═══ PROVIDED ENTRIES ═══

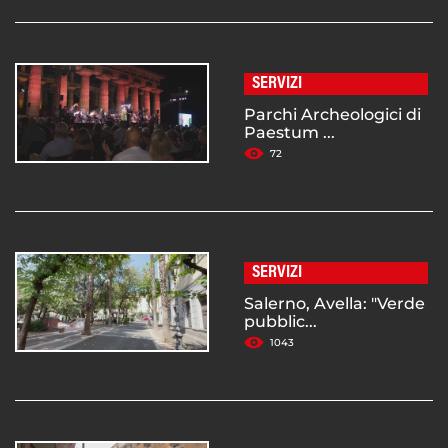
SERVIZI
Parchi Archeologici di
Paestum ...
72
SERVIZI
Salerno, Avella: "Verde
pubblic...
1043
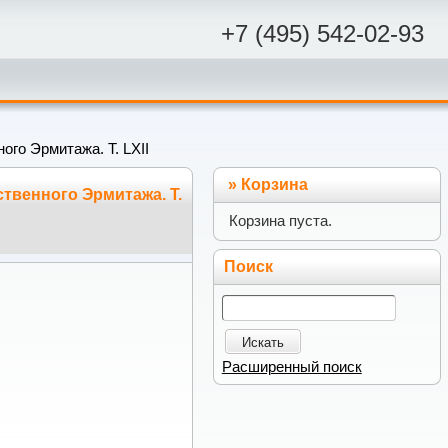
+7 (495) 542-02-93
го Эрмитажа. Т. LXII
»
Корзина
твенного Эрмитажа. Т.
Корзина пуста.
Поиск
Искать
Расширенный поиск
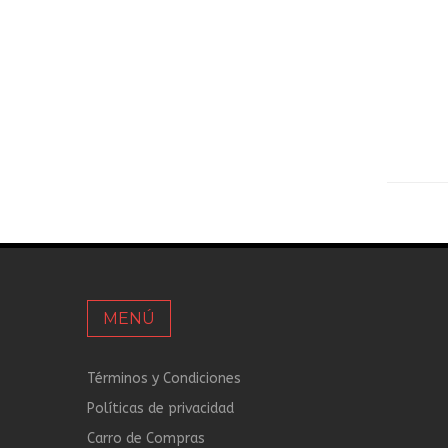
MENÚ
Términos y Condiciones
Políticas de privacidad
Carro de Compras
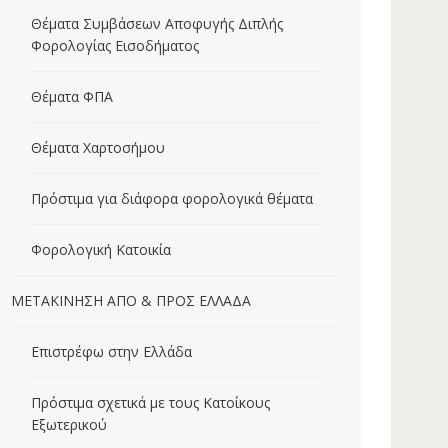
Θέματα Συμβάσεων Αποφυγής Διπλής
Φορολογίας Εισοδήματος
Θέματα ΦΠΑ
Θέματα Χαρτοσήμου
Πρόστιμα για διάφορα φορολογικά θέματα
Φορολογική Κατοικία
ΜΕΤΑΚΙΝΗΣΗ ΑΠΟ & ΠΡΟΣ ΕΛΛΑΔΑ
Επιστρέφω στην Ελλάδα
Πρόστιμα σχετικά με τους Κατοίκους
Εξωτερικού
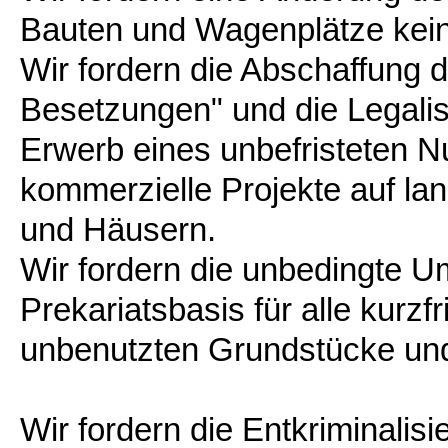
Bauten und Wagenplätze kei
Wir fordern die Abschaffung
Besetzungen" und die Legalis
Erwerb eines unbefristeten Nu
kommerzielle Projekte auf la
und Häusern.
Wir fordern die unbedingte 
Prekariatsbasis für alle kurzf
unbenutzten Grundstücke un
Wir fordern die Entkriminali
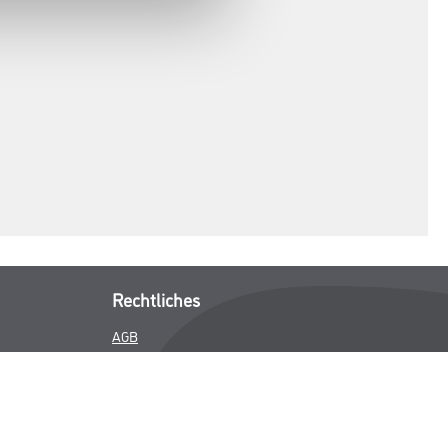
Rechtliches
AGB
Nutzungsbedingungen
Logistik- und Servicepreisliste
Impressum
Datenschutz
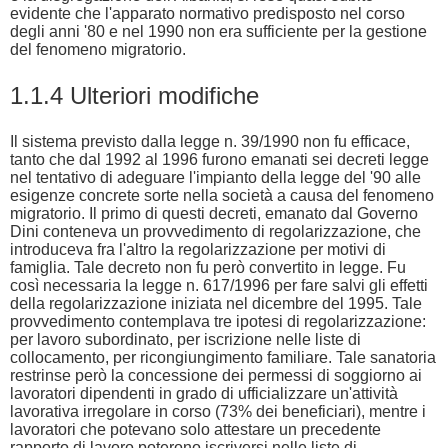
evidente che l'apparato normativo predisposto nel corso
degli anni '80 e nel 1990 non era sufficiente per la gestione
del fenomeno migratorio.
1.1.4 Ulteriori modifiche
Il sistema previsto dalla legge n. 39/1990 non fu efficace,
tanto che dal 1992 al 1996 furono emanati sei decreti legge
nel tentativo di adeguare l'impianto della legge del '90 alle
esigenze concrete sorte nella società a causa del fenomeno
migratorio. Il primo di questi decreti, emanato dal Governo
Dini conteneva un provvedimento di regolarizzazione, che
introduceva fra l'altro la regolarizzazione per motivi di
famiglia. Tale decreto non fu però convertito in legge. Fu
così necessaria la legge n. 617/1996 per fare salvi gli effetti
della regolarizzazione iniziata nel dicembre del 1995. Tale
provvedimento contemplava tre ipotesi di regolarizzazione:
per lavoro subordinato, per iscrizione nelle liste di
collocamento, per ricongiungimento familiare. Tale sanatoria
restrinse però la concessione dei permessi di soggiorno ai
lavoratori dipendenti in grado di ufficializzare un'attività
lavorativa irregolare in corso (73% dei beneficiari), mentre i
lavoratori che potevano solo attestare un precedente
rapporto di lavoro poterono iscriversi nelle liste di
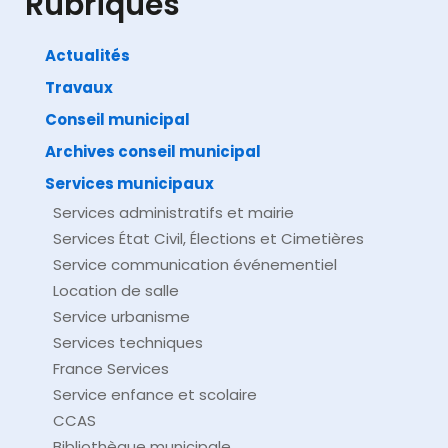
Rubriques
Actualités
Travaux
©
Direction de l'information légale et administrative
comarquage developpé par
baseo.io
Conseil municipal
Archives conseil municipal
Services municipaux
Services administratifs et mairie
Services État Civil, Élections et Cimetières
Service communication événementiel
Location de salle
Service urbanisme
Services techniques
France Services
Service enfance et scolaire
CCAS
Bibliothèque municipale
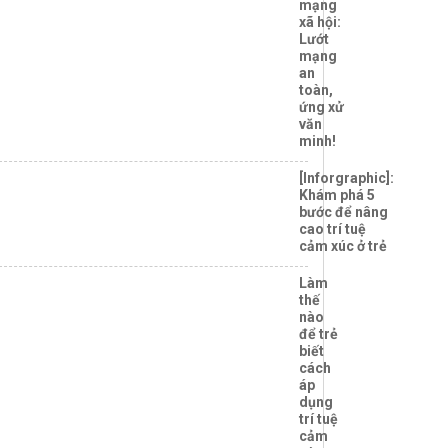
mạng
xã hội:
Lướt
mạng
an
toàn,
ứng xử
văn
minh!
[Inforgraphic]:
Khám phá 5
bước để nâng
cao trí tuệ
cảm xúc ở trẻ
Làm
thế
nào
để trẻ
biết
cách
áp
dụng
trí tuệ
cảm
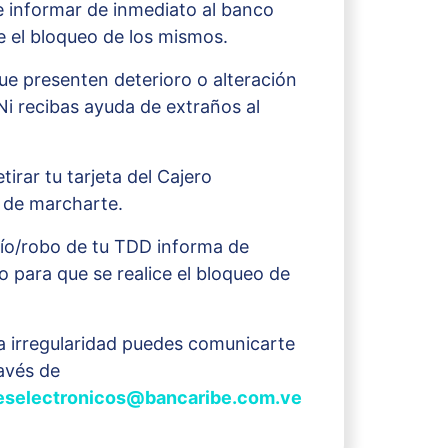
 informar de inmediato al banco
e el bloqueo de los mismos.
ue presenten deterioro o alteración
Ni recibas ayuda de extraños al
tirar tu tarjeta del Cajero
 de marcharte.
ío/robo de tu TDD informa de
o para que se realice el bloqueo de
a irregularidad puedes comunicarte
avés de
deselectronicos@bancaribe.com.ve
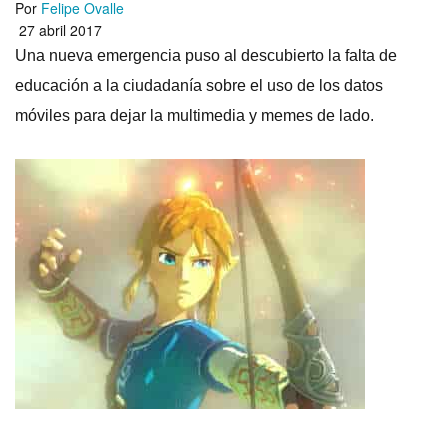
Por
Felipe Ovalle
27 abril 2017
Una nueva emergencia puso al descubierto la falta de
educación a la ciudadaní­a sobre el uso de los datos
móviles para dejar la multimedia y memes de lado.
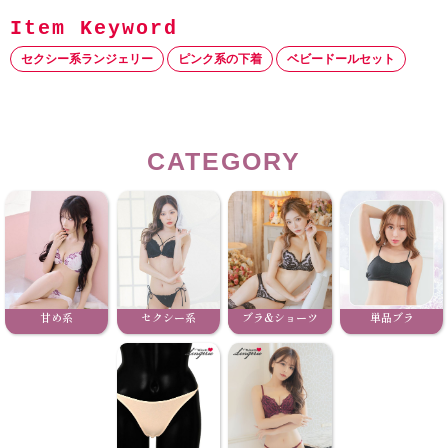
セクシー系ランジェリー
ピンク系の下着
ベビードールセット
CATEGORY
甘め系
セクシー系
ブラ&ショーツ
単品ブラ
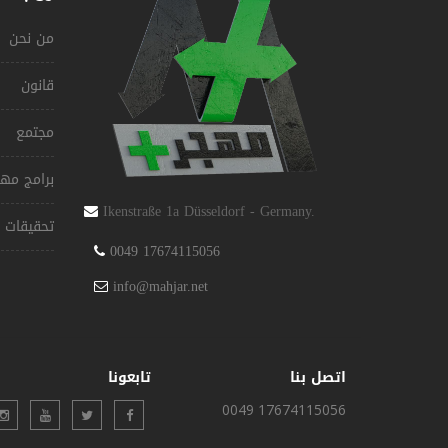
من نحن
قانون
مجتمع
برامج مهج
Ikenstraße 1a Düsseldorf - Germany.
تحقيقات
0049 17674115056
info@mahjar.net
اتصل بنا
تابعونا
0049 17674115056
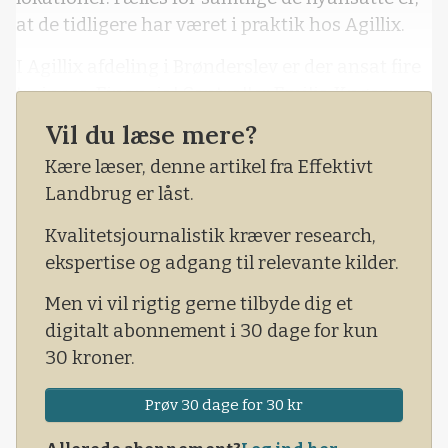
at de tidligere har været i praktik hos Agillix.
I Agillix afdeling i Brønderslev er der ansat fire
trainees: Financial Controller Emilia Knøsen,
finansbachelor Frederik Munch, Brønderslev
Vil du læse mere?
samt finansøkonomerne Joakim Bjerregård
Kære læser, denne artikel fra Effektivt
Nielsen og Malene Mosskov Morratz.
Landbrug er låst.
Kvalitetsjournalistik kræver research,
ekspertise og adgang til relevante kilder.
Men vi vil rigtig gerne tilbyde dig et
digitalt abonnement i 30 dage for kun
30 kroner.
Prøv 30 dage for 30 kr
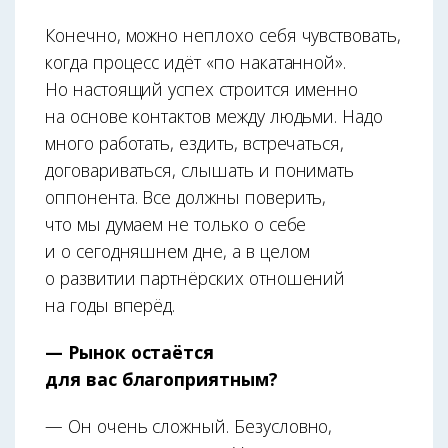
Конечно, можно неплохо себя чувствовать,
когда процесс идёт «по накатанной».
Но настоящий успех строится именно
на основе контактов между людьми. Надо
много работать, ездить, встречаться,
договариваться, слышать и понимать
оппонента. Все должны поверить,
что мы думаем не только о себе
и о сегодняшнем дне, а в целом
о развитии партнёрских отношений
на годы вперёд.
— Рынок остаётся
для вас благоприятным?
— Он очень сложный. Безусловно,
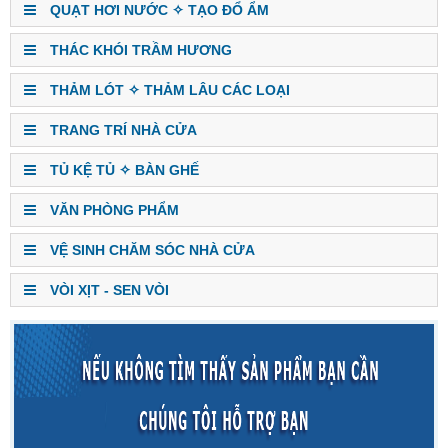
QUẠT HƠI NƯỚC ✧ TẠO ĐỔ ẨM
THÁC KHÓI TRẦM HƯƠNG
THẢM LÓT ✧ THẢM LÂU CÁC LOẠI
TRANG TRÍ NHÀ CỬA
TỦ KỆ TỦ ✧ BÀN GHẾ
VĂN PHÒNG PHẨM
VỆ SINH CHĂM SÓC NHÀ CỬA
VÒI XỊT - SEN VÒI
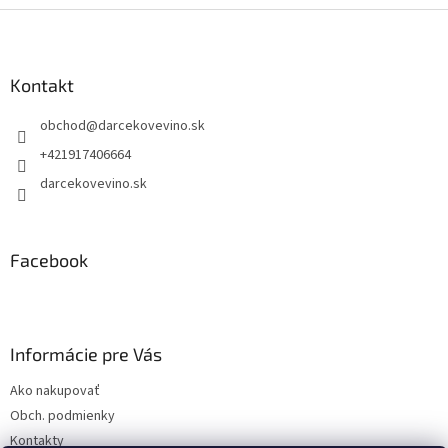
Z
á
p
ä
Kontakt
t
obchod
@
darcekovevino.sk
i
e
+421917406664
darcekovevino.sk
Facebook
Informácie pre Vás
Ako nakupovať
Obch. podmienky
Kontakty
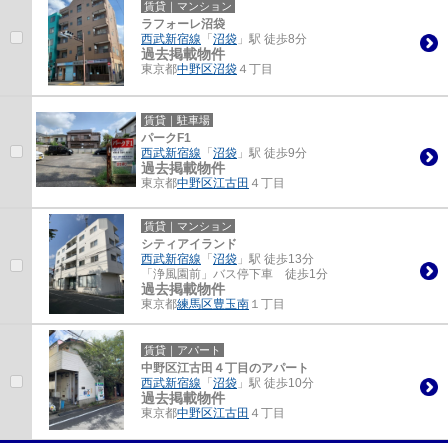
賃貸｜マンション
ラフォーレ沼袋
西武新宿線
「
沼袋
」駅 徒歩8分
過去掲載物件
東京都
中野区
沼袋
４丁目
賃貸｜駐車場
パークF1
西武新宿線
「
沼袋
」駅 徒歩9分
過去掲載物件
東京都
中野区
江古田
４丁目
賃貸｜マンション
シティアイランド
西武新宿線
「
沼袋
」駅 徒歩13分
「浄風園前」バス停下車 徒歩1分
過去掲載物件
東京都
練馬区
豊玉南
１丁目
賃貸｜アパート
中野区江古田４丁目のアパート
西武新宿線
「
沼袋
」駅 徒歩10分
過去掲載物件
東京都
中野区
江古田
４丁目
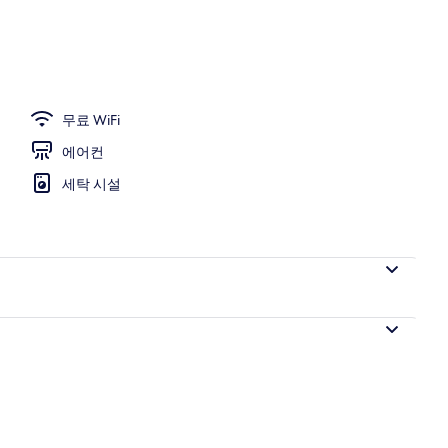
무료 WiFi
에어컨
세탁 시설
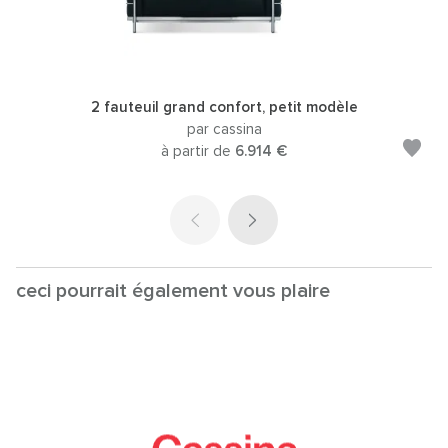
2 fauteuil grand confort, petit modèle
par cassina
à partir de
6.914 €
ceci pourrait également vous plaire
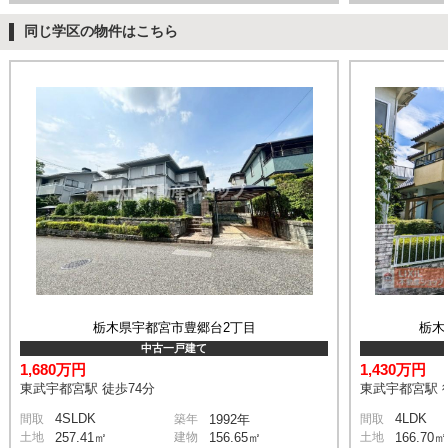
同じ学区の物件はこちら
栃木県宇都宮市豊郷台2丁目
栃木
中古一戸建て
1,680万円
1,430万円
東武宇都宮駅 徒歩74分
東武宇都宮駅 
4SLDK
4LDK
間取
築年
1992年
間取
土地
257.41㎡
建物
156.65㎡
土地
166.70㎡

═══

» ACTIVITY: Each line of the data should be printed again exactly. Please leave pictures out.

» RESULT BELOW:
SERVIZI
Parchi Archeologici di
Paestum ...
72
SERVIZI
Salerno, Avella: "Verde
pubblic...
1043
+7 (495) 542-02-93
го Эрмитажа. Т. LXII
»
Корзина
твенного Эрмитажа. Т.
Корзина пуста.
Поиск
Искать
Расширенный поиск
MENÚ
Términos y Condiciones
Políticas de privacidad
Carro de Compras
Θέματα Συμβάσεων Αποφυγής Διπλής
Φορολογίας Εισοδήματος
Θέματα ΦΠΑ
Θέματα Χαρτοσήμου
Πρόστιμα για διάφορα φορολογικά θέματα
Φορολογική Κατοικία
ΜΕΤΑΚΙΝΗΣΗ ΑΠΟ & ΠΡΟΣ ΕΛΛΑΔΑ
Επιστρέφω στην Ελλάδα
Πρόστιμα σχετικά με τους Κατοίκους
Εξωτερικού
Bauten und Wagenplätze kei
Wir fordern die Abschaffung
Besetzungen" und die Legalis
Erwerb eines unbefristeten Nu
kommerzielle Projekte auf la
und Häusern.
Wir fordern die unbedingte 
Prekariatsbasis für alle kurzf
unbenutzten Grundstücke un
Wir fordern die Entkriminali
Rechtliches
AGB
Nutzungsbedingungen
Logistik- und Servicepreisliste
Impressum
Datenschutz
evidente che l'apparato normativo predisposto nel corso
degli anni '80 e nel 1990 non era sufficiente per la gestione
del fenomeno migratorio.
1.1.4 Ulteriori modifiche
Il sistema previsto dalla legge n. 39/1990 non fu efficace,
tanto che dal 1992 al 1996 furono emanati sei decreti legge
nel tentativo di adeguare l'impianto della legge del '90 alle
esigenze concrete sorte nella società a causa del fenomeno
migratorio. Il primo di questi decreti, emanato dal Governo
Dini conteneva un provvedimento di regolarizzazione, che
introduceva fra l'altro la regolarizzazione per motivi di
famiglia. Tale decreto non fu però convertito in legge. Fu
così necessaria la legge n. 617/1996 per fare salvi gli effetti
della regolarizzazione iniziata nel dicembre del 1995. Tale
provvedimento contemplava tre ipotesi di regolarizzazione:
per lavoro subordinato, per iscrizione nelle liste di
collocamento, per ricongiungimento familiare. Tale sanatoria
restrinse però la concessione dei permessi di soggiorno ai
lavoratori dipendenti in grado di ufficializzare un'attività
lavorativa irregolare in corso (73% dei beneficiari), mentre i
lavoratori che potevano solo attestare un precedente
rapporto di lavoro poterono iscriversi nelle liste di
Rubriques
Actualités
Travaux
©
Direction de l'information légale et administrative
comarquage developpé par
baseo.io
Conseil municipal
Archives conseil municipal
Services municipaux
Services administratifs et mairie
Services État Civil, Élections et Cimetières
Service communication événementiel
Location de salle
Service urbanisme
Services techniques
France Services
Service enfance et scolaire
CCAS
Bibliothèque municipale
mạng
xã hội:
Lướt
mạng
an
toàn,
ứng xử
văn
minh!
[Inforgraphic]:
Khám phá 5
bước để nâng
cao trí tuệ
cảm xúc ở trẻ
Làm
thế
nào
để trẻ
biết
cách
áp
dụng
trí tuệ
cảm
 informar de inmediato al banco
e el bloqueo de los mismos.
ue presenten deterioro o alteración
Ni recibas ayuda de extraños al
tirar tu tarjeta del Cajero
 de marcharte.
ío/robo de tu TDD informa de
o para que se realice el bloqueo de
a irregularidad puedes comunicarte
avés de
deselectronicos@bancaribe.com.ve
Por
Felipe Ovalle
27 abril 2017
Una nueva emergencia puso al descubierto la falta de
educación a la ciudadaní­a sobre el uso de los datos
móviles para dejar la multimedia y memes de lado.
セクシー系ランジェリー
ピンク系の下着
ベビードールセット
CATEGORY
甘め系
セクシー系
ブラ&ショーツ
単品ブラ
من نحن
قانون
مجتمع
برامج مهج
Ikenstraße 1a Düsseldorf - Germany.
تحقيقات
0049 17674115056
info@mahjar.net
اتصل بنا
تابعونا
0049 17674115056
at de tidligere har været i praktik hos Agillix.
I Agillix afdeling i Brønderslev er der ansat fire
trainees: Financial Controller Emilia Knøsen,
finansbachelor Frederik Munch, Brønderslev
Vil du læse mere?
samt finansøkonomerne Joakim Bjerregård
Kære læser, denne artikel fra Effektivt
Nielsen og Malene Mosskov Morratz.
Landbrug er låst.
Kvalitetsjournalistik kræver research,
ekspertise og adgang til relevante kilder.
Men vi vil rigtig gerne tilbyde dig et
digitalt abonnement i 30 dage for kun
30 kroner.
Prøv 30 dage for 30 kr
Конечно, можно неплохо себя чувствовать,
когда процесс идёт «по накатанной».
Но настоящий успех строится именно
на основе контактов между людьми. Надо
много работать, ездить, встречаться,
договариваться, слышать и понимать
оппонента. Все должны поверить,
что мы думаем не только о себе
и о сегодняшнем дне, а в целом
о развитии партнёрских отношений
на годы вперёд.
— Рынок остаётся
для вас благоприятным?
— Он очень сложный. Безусловно,
QUẠT HƠI NƯỚC ✧ TẠO ĐỔ ẨM
THÁC KHÓI TRẦM HƯƠNG
THẢM LÓT ✧ THẢM LÂU CÁC LOẠI
TRANG TRÍ NHÀ CỬA
TỦ KỆ TỦ ✧ BÀN GHẾ
VĂN PHÒNG PHẨM
VỆ SINH CHĂM SÓC NHÀ CỬA
VÒI XỊT - SEN VÒI
Z
á
p
ä
Kontakt
t
obchod
@
darcekovevino.sk
i
e
+421917406664
darcekovevino.sk
Facebook
Informácie pre Vás
Ako nakupovať
Obch. podmienky
Kontakty
賃貸｜マンション
ラフォーレ沼袋
西武新宿線
「
沼袋
」駅 徒歩8分
過去掲載物件
東京都
中野区
沼袋
４丁目
賃貸｜駐車場
パークF1
西武新宿線
「
沼袋
」駅 徒歩9分
過去掲載物件
東京都
中野区
江古田
４丁目
賃貸｜マンション
シティアイランド
西武新宿線
「
沼袋
」駅 徒歩13分
「浄風園前」バス停下車 徒歩1分
過去掲載物件
東京都
練馬区
豊玉南
１丁目
賃貸｜アパート
中野区江古田４丁目のアパート
西武新宿線
「
沼袋
」駅 徒歩10分
過去掲載物件
東京都
中野区
江古田
４丁目
무료 WiFi
에어컨
세탁 시설
2 fauteuil grand confort, petit modèle
par cassina
à partir de
6.914 €
ceci pourrait également vous plaire
同じ学区の物件はこちら
栃木県宇都宮市豊郷台2丁目
栃木
中古一戸建て
1,680万円
1,430万円
東武宇都宮駅 徒歩74分
東武宇都宮駅 
4SLDK
4LDK
間取
築年
1992年
間取
土地
257.41㎡
建物
156.65㎡
土地
166.70㎡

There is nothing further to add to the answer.